● Given records
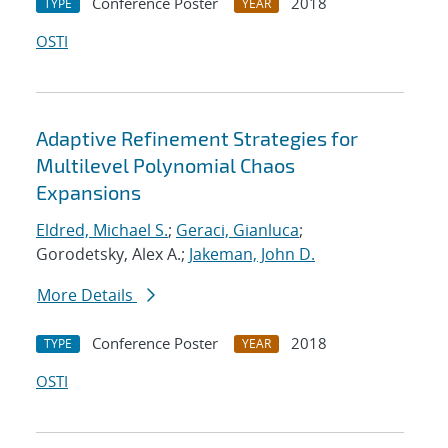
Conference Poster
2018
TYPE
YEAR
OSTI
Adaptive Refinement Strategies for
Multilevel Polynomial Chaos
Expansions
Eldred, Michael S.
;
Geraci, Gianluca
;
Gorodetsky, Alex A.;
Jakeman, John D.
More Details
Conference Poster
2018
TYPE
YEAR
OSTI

* * *

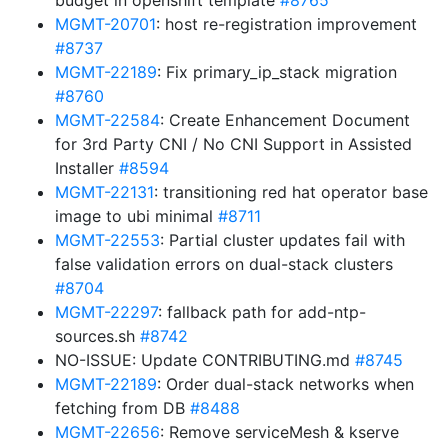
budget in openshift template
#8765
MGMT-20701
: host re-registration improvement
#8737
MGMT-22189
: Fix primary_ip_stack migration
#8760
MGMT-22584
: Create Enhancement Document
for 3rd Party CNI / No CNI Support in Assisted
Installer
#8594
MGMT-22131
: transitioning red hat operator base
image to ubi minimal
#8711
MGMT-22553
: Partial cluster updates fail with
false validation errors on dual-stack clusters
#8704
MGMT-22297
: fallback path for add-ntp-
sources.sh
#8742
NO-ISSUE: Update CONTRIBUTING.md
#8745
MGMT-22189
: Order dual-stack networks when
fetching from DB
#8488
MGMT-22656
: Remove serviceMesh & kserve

* * *

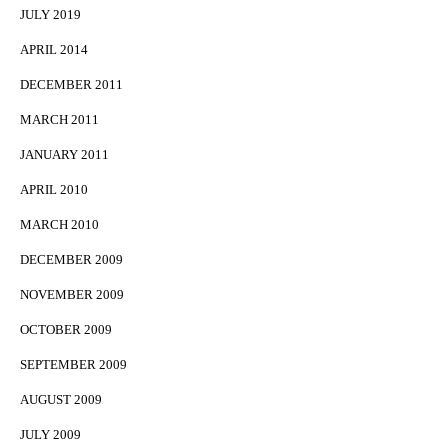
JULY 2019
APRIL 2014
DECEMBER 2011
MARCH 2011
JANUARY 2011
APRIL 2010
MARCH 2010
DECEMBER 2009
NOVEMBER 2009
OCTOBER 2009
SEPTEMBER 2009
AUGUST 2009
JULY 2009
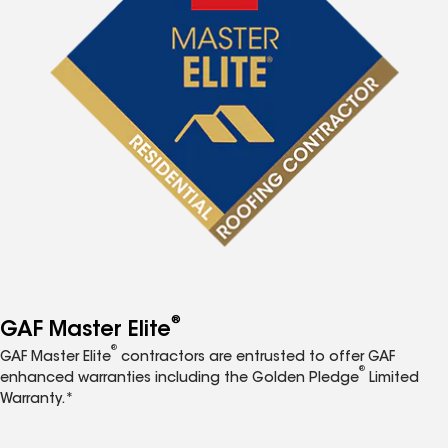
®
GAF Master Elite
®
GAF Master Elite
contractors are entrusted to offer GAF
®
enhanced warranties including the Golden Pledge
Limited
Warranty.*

● Your task
Please return the lines above that run from the line containing "Fix primary_ip_stack migration" to the line containing "serviceMesh & kserve", inclusive, exactly and with no other lines.

● Written reply
: Fix primary_ip_stack migration
#8760
MGMT-22584
: Create Enhancement Document
for 3rd Party CNI / No CNI Support in Assisted
Installer
#8594
MGMT-22131
: transitioning red hat operator base
image to ubi minimal
#8711
MGMT-22553
: Partial cluster updates fail with
false validation errors on dual-stack clusters
#8704
MGMT-22297
: fallback path for add-ntp-
sources.sh
#8742
NO-ISSUE: Update CONTRIBUTING.md
#8745
MGMT-22189
: Order dual-stack networks when
fetching from DB
#8488
MGMT-22656
: Remove serviceMesh & kserve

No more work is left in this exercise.